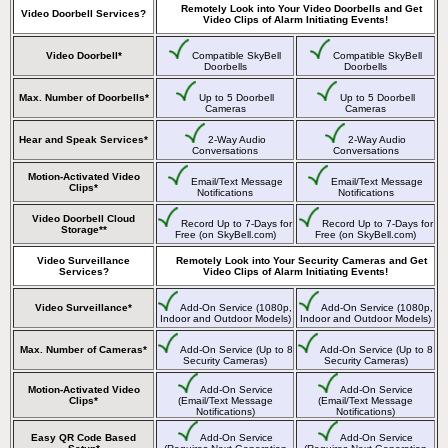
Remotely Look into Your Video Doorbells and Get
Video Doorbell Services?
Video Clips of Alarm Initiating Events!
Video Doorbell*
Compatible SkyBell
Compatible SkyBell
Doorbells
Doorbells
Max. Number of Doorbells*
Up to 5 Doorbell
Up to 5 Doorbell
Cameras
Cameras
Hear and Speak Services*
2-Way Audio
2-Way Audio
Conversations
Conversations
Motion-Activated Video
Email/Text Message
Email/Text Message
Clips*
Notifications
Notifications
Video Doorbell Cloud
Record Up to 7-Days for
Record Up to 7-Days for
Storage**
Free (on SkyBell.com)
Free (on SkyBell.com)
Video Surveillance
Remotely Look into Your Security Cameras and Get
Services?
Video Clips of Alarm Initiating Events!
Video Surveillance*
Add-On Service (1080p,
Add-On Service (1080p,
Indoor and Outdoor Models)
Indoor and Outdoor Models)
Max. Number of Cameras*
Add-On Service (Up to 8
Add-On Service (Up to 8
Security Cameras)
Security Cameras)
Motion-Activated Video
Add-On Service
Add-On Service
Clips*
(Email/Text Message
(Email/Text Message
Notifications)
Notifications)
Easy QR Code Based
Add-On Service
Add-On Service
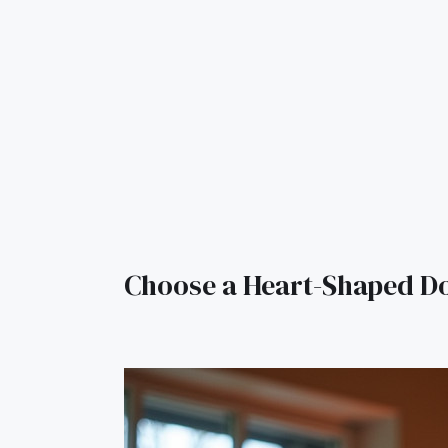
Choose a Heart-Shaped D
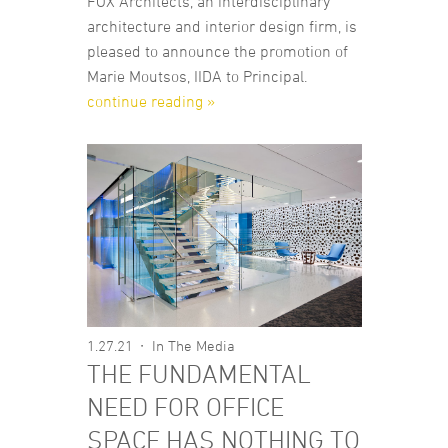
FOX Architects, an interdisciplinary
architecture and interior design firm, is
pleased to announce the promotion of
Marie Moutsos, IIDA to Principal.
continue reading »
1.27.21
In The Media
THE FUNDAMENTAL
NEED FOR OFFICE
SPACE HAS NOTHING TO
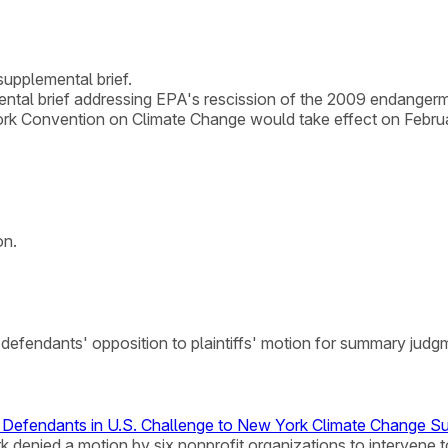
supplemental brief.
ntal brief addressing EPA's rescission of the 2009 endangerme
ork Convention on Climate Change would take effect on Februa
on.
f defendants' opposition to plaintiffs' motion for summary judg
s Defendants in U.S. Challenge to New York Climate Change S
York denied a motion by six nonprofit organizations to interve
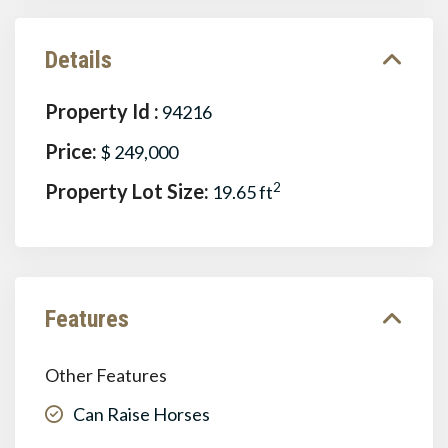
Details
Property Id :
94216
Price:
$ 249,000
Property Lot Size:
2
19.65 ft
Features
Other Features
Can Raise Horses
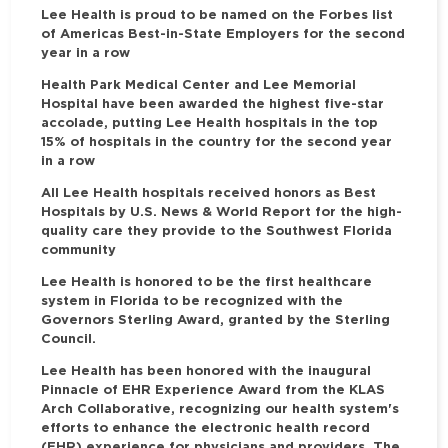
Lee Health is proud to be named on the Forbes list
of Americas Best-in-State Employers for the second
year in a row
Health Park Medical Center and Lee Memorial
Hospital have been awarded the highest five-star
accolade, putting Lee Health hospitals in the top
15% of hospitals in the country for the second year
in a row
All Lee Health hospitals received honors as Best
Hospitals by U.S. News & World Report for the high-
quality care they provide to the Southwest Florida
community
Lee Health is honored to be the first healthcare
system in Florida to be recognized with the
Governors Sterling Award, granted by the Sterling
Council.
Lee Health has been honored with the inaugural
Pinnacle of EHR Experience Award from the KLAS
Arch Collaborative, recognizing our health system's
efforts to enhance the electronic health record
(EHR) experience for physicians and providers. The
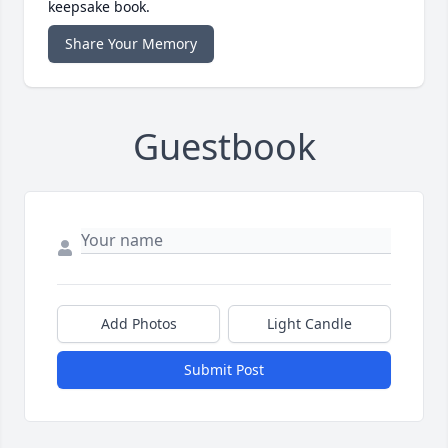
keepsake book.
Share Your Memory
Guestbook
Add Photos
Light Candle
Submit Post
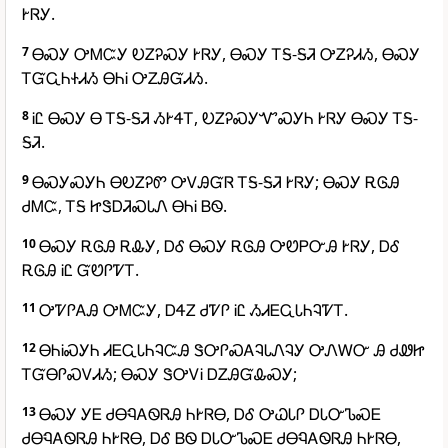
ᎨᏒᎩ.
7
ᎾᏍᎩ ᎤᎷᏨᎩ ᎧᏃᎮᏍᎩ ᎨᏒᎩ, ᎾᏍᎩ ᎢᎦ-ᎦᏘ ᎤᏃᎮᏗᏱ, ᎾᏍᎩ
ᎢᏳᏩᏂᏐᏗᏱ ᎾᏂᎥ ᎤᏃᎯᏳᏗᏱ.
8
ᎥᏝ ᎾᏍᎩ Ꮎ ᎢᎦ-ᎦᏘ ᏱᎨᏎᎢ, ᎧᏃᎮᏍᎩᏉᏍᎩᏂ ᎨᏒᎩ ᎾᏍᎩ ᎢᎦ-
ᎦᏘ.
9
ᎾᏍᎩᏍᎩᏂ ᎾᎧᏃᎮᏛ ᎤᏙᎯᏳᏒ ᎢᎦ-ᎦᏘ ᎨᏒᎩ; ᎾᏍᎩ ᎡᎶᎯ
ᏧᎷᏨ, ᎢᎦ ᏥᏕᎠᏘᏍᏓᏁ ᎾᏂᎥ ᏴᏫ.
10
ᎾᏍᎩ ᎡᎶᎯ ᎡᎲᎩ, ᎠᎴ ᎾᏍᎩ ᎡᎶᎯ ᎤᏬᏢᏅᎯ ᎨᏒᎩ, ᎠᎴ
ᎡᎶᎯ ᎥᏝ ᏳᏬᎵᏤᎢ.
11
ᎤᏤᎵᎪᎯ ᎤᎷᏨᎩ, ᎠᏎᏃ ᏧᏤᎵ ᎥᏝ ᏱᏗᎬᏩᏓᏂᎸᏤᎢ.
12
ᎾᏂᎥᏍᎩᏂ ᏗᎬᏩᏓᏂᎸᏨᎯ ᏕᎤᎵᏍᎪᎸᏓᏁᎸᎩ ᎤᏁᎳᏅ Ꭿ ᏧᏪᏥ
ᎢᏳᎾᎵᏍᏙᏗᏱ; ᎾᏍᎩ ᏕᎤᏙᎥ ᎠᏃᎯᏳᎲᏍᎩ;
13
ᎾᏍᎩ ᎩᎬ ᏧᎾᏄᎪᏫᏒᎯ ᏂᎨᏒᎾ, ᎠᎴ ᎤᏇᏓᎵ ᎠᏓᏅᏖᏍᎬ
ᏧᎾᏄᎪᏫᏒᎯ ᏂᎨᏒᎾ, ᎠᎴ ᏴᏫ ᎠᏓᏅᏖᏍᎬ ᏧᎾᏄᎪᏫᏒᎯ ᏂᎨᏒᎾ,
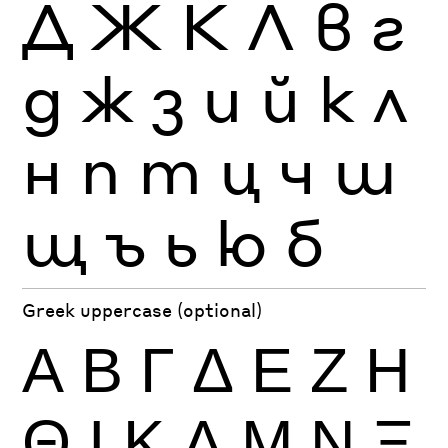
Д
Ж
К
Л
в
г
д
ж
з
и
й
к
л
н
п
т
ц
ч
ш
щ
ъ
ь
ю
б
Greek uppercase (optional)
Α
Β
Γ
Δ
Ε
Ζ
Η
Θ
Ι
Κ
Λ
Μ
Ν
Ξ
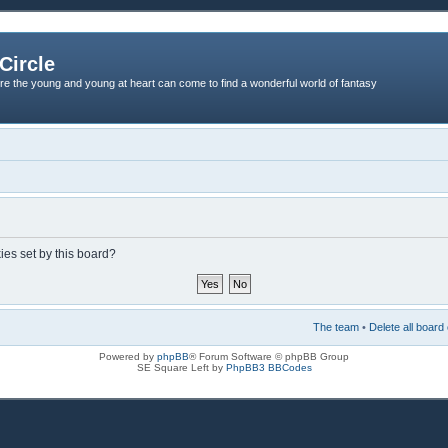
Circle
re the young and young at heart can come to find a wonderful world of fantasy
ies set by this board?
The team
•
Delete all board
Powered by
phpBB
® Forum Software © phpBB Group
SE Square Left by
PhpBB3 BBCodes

···

Aim of the exercise | All lines above containing the string "Video": copy each one.

Exercise response |
Remotely Look into Your Video Doorbells and Get
Video Doorbell Services?
Video Clips of Alarm Initiating Events!
Video Doorbell*
Motion-Activated Video
Video Doorbell Cloud
Video Surveillance
Video Clips of Alarm Initiating Events!
Video Surveillance*
Motion-Activated Video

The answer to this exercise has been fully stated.